Feature: Virtualization - Key for LHC physics volunteer computing


BOINC is versatile enough that even mobile phones can do volunteer computing. Image courtesy BOINC

In 2006, the team that built LHC@home was given a challenge by Wolfgang von Rueden, then IT Division Leader at CERN: look at the use of the volunteer computing project BOINC (Berkeley Open Infrastructure for Network Computing) for simulating events of interest in the Large Hadron Collider.

It presented a demanding problem.

The software environments used by the experiments such as ATLAS, ALICE, CMS and LHCb are very large.

Furthermore, all LHC physics software development is done under Scientific Linux, whereas most volunteer PCs run under Windows. Porting the large and rapidly changing software is not practical, so another approach was needed.

The solution?

Marrying volunteer computing with the CernVM virtual image management system under development. It would enable the practical use of thousands of volunteer PCs as an additional grid resource to run increased amounts of event simulation for the LHC experiments.

CERN had begun harnessing volunteer computing in 2004 to aid the LHC project through the LHC@home system, which allowed CERN accelerator engineers to run intensive simulations to check the stability of the twin proton beams circulating in the LHC machine.

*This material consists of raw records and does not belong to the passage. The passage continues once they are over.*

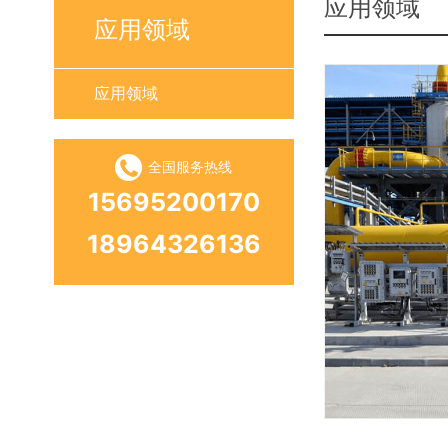
应用领域
应用领域
应用领域
全国服务热线
15695200170
18964326136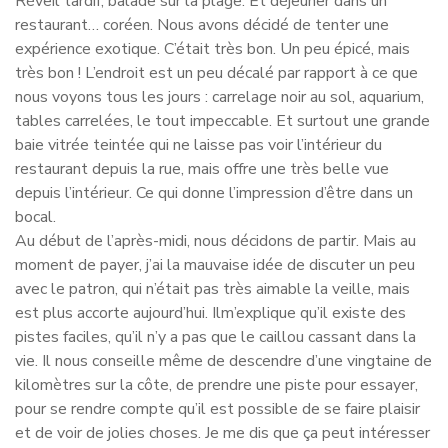
Réveil tardif, balade sur la plage. Et déjeuner dans un
restaurant… coréen. Nous avons décidé de tenter une
expérience exotique. C’était très bon. Un peu épicé, mais
très bon ! L’endroit est un peu décalé par rapport à ce que
nous voyons tous les jours : carrelage noir au sol, aquarium,
tables carrelées, le tout impeccable. Et surtout une grande
baie vitrée teintée qui ne laisse pas voir l’intérieur du
restaurant depuis la rue, mais offre une très belle vue
depuis l’intérieur. Ce qui donne l’impression d’être dans un
bocal.
Au début de l’après-midi, nous décidons de partir. Mais au
moment de payer, j’ai la mauvaise idée de discuter un peu
avec le patron, qui n’était pas très aimable la veille, mais
est plus accorte aujourd’hui. Ilm’explique qu’il existe des
pistes faciles, qu’il n’y a pas que le caillou cassant dans la
vie. Il nous conseille même de descendre d’une vingtaine de
kilomètres sur la côte, de prendre une piste pour essayer,
pour se rendre compte qu’il est possible de se faire plaisir
et de voir de jolies choses. Je me dis que ça peut intéresser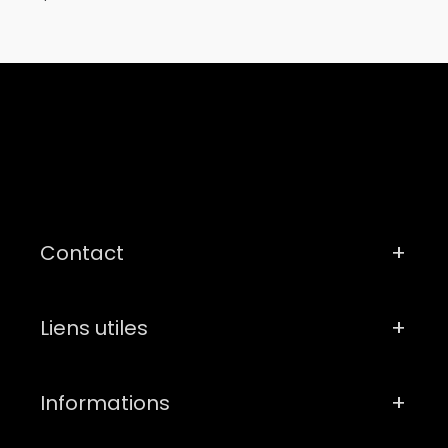
Contact
Liens utiles
Informations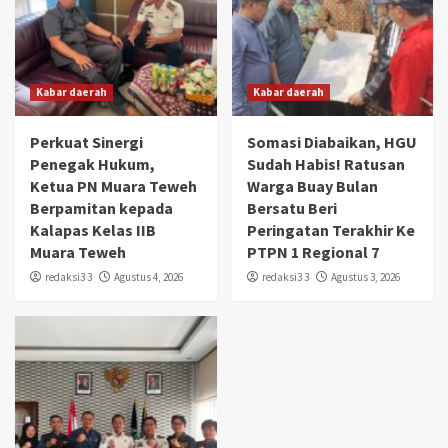
Kabar daerah
Kabar daerah
Perkuat Sinergi
Somasi Diabaikan, HGU
Penegak Hukum,
Sudah Habis! Ratusan
Ketua PN Muara Teweh
Warga Buay Bulan
Berpamitan kepada
Bersatu Beri
Kalapas Kelas IIB
Peringatan Terakhir Ke
Muara Teweh
PTPN 1 Regional 7
redaksi3 3
Agustus 4, 2026
redaksi3 3
Agustus 3, 2026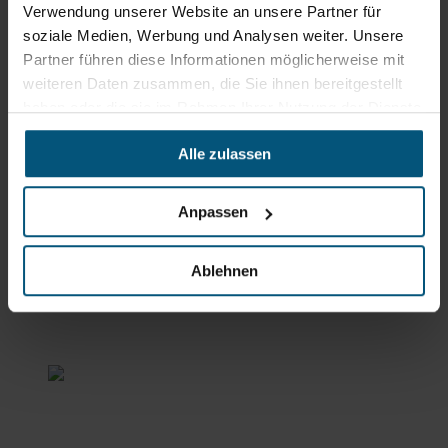
Verwendung unserer Website an unsere Partner für
soziale Medien, Werbung und Analysen weiter. Unsere
Stangl Niederlassung Ost
Partner führen diese Informationen möglicherweise mit
weiteren Daten zusammen, die Sie ihnen bereitgestellt
Werkstraße 8
2522 Oberwaltersdorf
haben oder die sie im Rahmen Ihrer Nutzung der Dienste
gesammelt haben.
+43 2253 61730
Alle zulassen
office@stangl.at
(Öffnet
Zum
in
Anpassen
Routenplaner
neuem
Tab)
Ablehnen
Öffnungszeiten
Mo - Do: 07:00 - 16:30 Uhr
Fr: 07:00 - 12:00 Uhr
Stangl Niederlassung Süd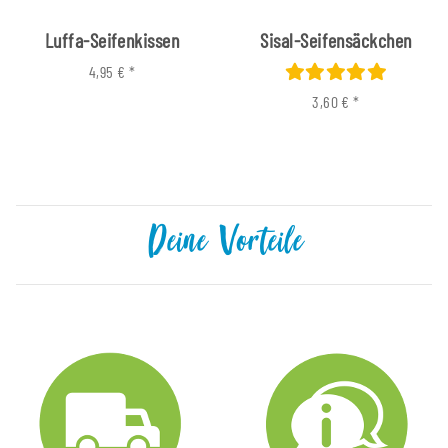
Luffa-Seifenkissen
Sisal-Seifensäckchen
4,95 €
*
3,60 €
*
Deine Vorteile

More than 50,000 members of the public volunteered spare cycles of their PCs to carry out these calculations, with their effort managed by the open source BOINC system, part of the well known SETI@home project.

Image courtesy ACAT 2010.

Enter CernVM

Since then, almost all the effort at CERN around BOINC was and is undertaken by student interns during summer. Two such students surveyed the potential of virtualization for solving the problem.

Instead of sending a ported executable to the volunteer PC, an LHC Linux environment with the exact version of running physics code is sent and executed under a virtual hypervisor. Results were promising, since virtualization entailed only a few percent of CPU overhead.

However, fresh challenges came about, due to the very large size of the virtual image required to contain all the LHC experiment software packages (about 8-10 gigabytes). Further complicating things, there were frequent changes in packages, with each change requiring a full image reload.

CernVM, launched in 2008 by Predrag Buncic, offered a general solution to the problem of virtual image management for physics computing. Instead of loading each running virtual machine with the full image containing all the code and libraries for an LHC experiment, only a basic "thin appliance" of about 100 megabytes is loaded initially, and further image increments are loaded as needed. Updates to images are made automatically by the CernVM system, which keeps up-to-date versions of all image modules in a repository for each supported LHC experiment. The resulting working images are typically less than 1 gigabyte in size and are cached by the virtual machines, minimizing access to the CernVM repository until changes appear.

Since 2008, further students and volunteers have produced a working prototype of a combined BOINC-CernVM system. Further work by the CernVM team has successfully linked CernVM to two of the LHC experiments' job production systems (ATLAS's PanDA and ALICE's AliEn). This allows the ATLAS and ALICE experiments to access CernVM "Clouds" without changing their production scripts or procedures.

Exploiting all this work would therefore offer "Volunteer Clouds" of BOINC PCs to be harnessed as an additional resource of processing power to assist the LHC experiments. It was presented at the Advanced Computing and Analysis Techniques in Physics Research conference in Jaipur, India, yesterday (February 23, 2010).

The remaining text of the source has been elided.